Multivariate analysis maintains not to know how to take the test (OR 0.46) and to be currently not a major problem (OR 0.43) as statistically significant. This magnitude of the effect is similar to that found by other authors in the United States, Asia or Iran with a ranging from 0.37 to 0.42 (31)(24)(26)(34). Several authors point out the Oyster Shell Strategy as a cognitive mechanism explaining many barriers; it would involve not taking the FOBT to delay the adverse consequences of a diagnosis and the belief that taking more tests would increase the odds of contracting illnesses (24)(39)(40).

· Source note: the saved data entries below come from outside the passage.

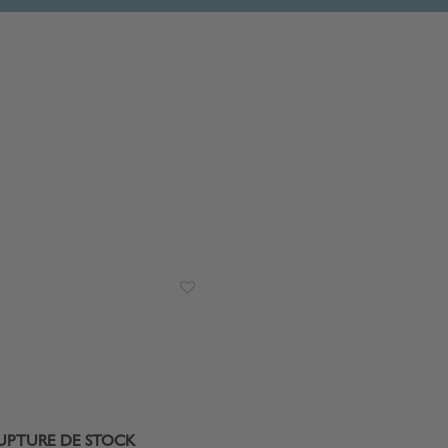
UPTURE DE STOCK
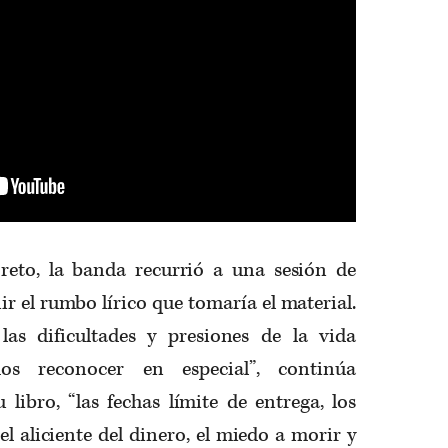
reto, la banda recurrió a una sesión de
ir el rumbo lírico que tomaría el material.
las dificultades y presiones de la vida
s reconocer en especial”, continúa
libro, “las fechas límite de entrega, los
, el aliciente del dinero, el miedo a morir y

We must point out as limitations in our study that we have measured only two out of the seven HBM dimensions. This was partly due to the choice of a fast measuring instrument to adapt ourselves to the time available in the primary care centres. On the one hand, perceiving susceptibility is referenced as contributing to understand preventive habits, but carries less weight than benefits and barriers; on the other hand, there is a consensus in that perceiving severity is the dimension with the lowest significance ratios in the Model (25)(19)(13). The remaining HBM dimensions are less assessed and are most applicable to chronic illnesses (10).
We do not specifically measure one of the most important facilitators to participation, such as the physician’s recommendation or the type of health insurance (30)(24)(26)(29)(38). Other factors dependent on the healthcare provider or racial factors that we did not quantify have been referenced (41)(42). Asian doctors in Australia were noted to perceive more barriers for their patients to take the FOBT than Caucasian doctors regardless of their training, and CRC screening is less commonly recommended to immigrant patients (43). We also have to take into account the untraceable population in our study as it could introduce a bias for losses, although we did not find any differences with regard to age and gender when that population was included.
The educational interventions that proved to be most effective to increase the participation in CRC screening are focused on promoting personalized health advice, removing barriers, improving accessibility to the test (which includes providing tests outside working hours), community interventions based on health workers and dissemination of information by the media (44)(45)(32)(46). To this regard, our results support the implementation of interventions aimed at eliminating barriers and improving the accessibility of FOBT.